In a split decision — two judges in favor, one dissenting — the court ruled definitively and broadly against police use of GPS technology without a warrant.

The court appeared to distinguish between a “search” and ongoing “surveillance” designed to discover evidence of a crime, deciding that the Maryland case represented the latter. Even though the police acted soon after the tracking unit was placed on the suspect’s vehicle, the judges said that police had no idea how long it would actually remain in place before they had cause to stop and search the vehicle.

“We are hard pressed to say, therefore, that the police can — without warrant or probable cause — embark on a lengthy program of remote electronic surveillance that requires almost no law enforcement resources and physically intrudes upon an ordinary citizen’s private property,” the judges wrote in their opinion. “Consequently, we hold that — absent some highly specific circumstances not present in this case — the police cannot justify a warrantless GPS search with reasonable suspicion alone.”

Attaching and monitoring a “GPS tracker” is different than a specific search for evidence, the judges wrote. “It creates a continuous police presence for the purpose of discovering evidence that may come into existence and/or be placed within the vehicle at some point in the future.”

The decision also concluded that GPS technology is different in “kind, not degree” from another form of electronic tracking involving radio transmitters — so-called beepers — and, therefore, Fourth Amendment–related court rulings on evidence gathered by the latter means did not apply to GPS-related searches.

“In contrast to GPS trackers, beepers do not independently ascertain their location — they only broadcast a signal that the police can then follow via a corresponding receiver,” the majority argued. “Moreover, beeper signals are range-limited: if the police move far enough away from the beeper, they will be unable to receive the signal that the unit broadcasts.
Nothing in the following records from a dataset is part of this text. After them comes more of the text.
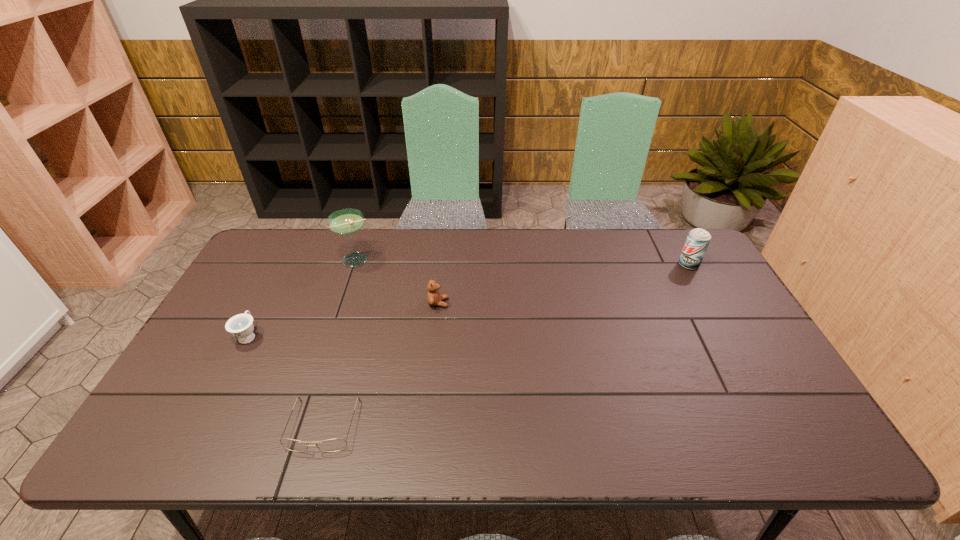 Find the location of `martini`. martini is located at coordinates (348, 221).

Where is `the fourth shortest object`? The height and width of the screenshot is (540, 960). the fourth shortest object is located at coordinates (698, 239).

You are a GUI agent. You are given a task and a screenshot of the screen. Output one action in this format:
    pyautogui.click(x=<x>, y=<y>)
    Task: Click on the beer can
    This screenshot has width=960, height=540.
    Given the screenshot: What is the action you would take?
    pyautogui.click(x=698, y=239)

Identify the location of the third shortest object. (434, 298).

Where is `the third farthest object`? the third farthest object is located at coordinates (434, 298).

The height and width of the screenshot is (540, 960). I want to click on the leftmost object, so click(x=241, y=326).

You are a GUI agent. You are given a task and a screenshot of the screen. Output one action in this format:
    pyautogui.click(x=<x>, y=<y>)
    Task: Click on the fourth farthest object
    Image resolution: width=960 pixels, height=540 pixels.
    Given the screenshot: What is the action you would take?
    pyautogui.click(x=241, y=326)

Find the location of a particular element. This screenshot has width=960, height=540. the nearest object is located at coordinates (331, 445).

Find the location of a particular element. The image size is (960, 540). the shortest object is located at coordinates (331, 445).

You are a GUI agent. You are given a task and a screenshot of the screen. Output one action in this format:
    pyautogui.click(x=<x>, y=<y>)
    Task: Click on the vacant area situated on the right of the martini
    The image size is (960, 540).
    Given the screenshot: What is the action you would take?
    pyautogui.click(x=473, y=260) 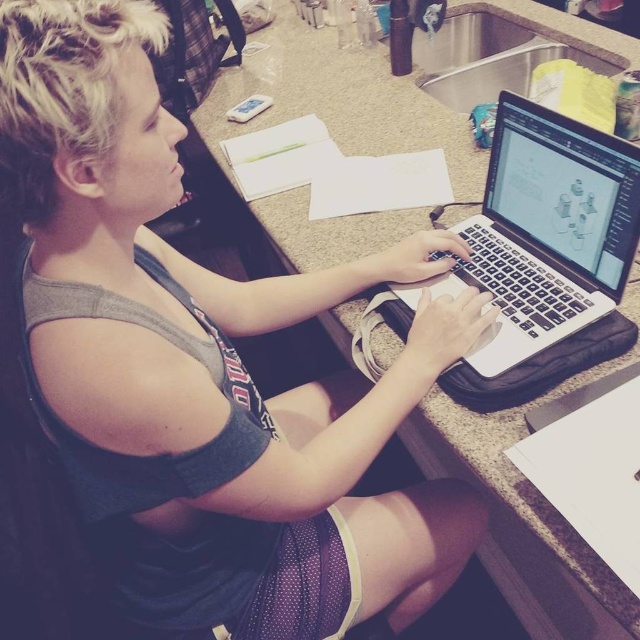 Does point (435, 424) lie in front of point (621, 164)?

No, it is not.

Which is above, granite gray counter top at center or satin black laptop at center?

granite gray counter top at center is above.

Is point (493, 435) positioned in front of point (556, 132)?

Yes.

The image size is (640, 640). Identify the location of granite gray counter top at center. (330, 134).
At bottom, then, beepers are mere aids for police officers already performing surveillance of a target vehicle. Unlike GPS trackers, beepers require that the police expend resources — time and manpower — to physically follow a target vehicle.”

In a later footnote, the justices added, “Any time technology shifts in this way, courts should expect that law enforcement will tread lightly and will refrain from reasoning by (potentially ill-fitting) analogy.”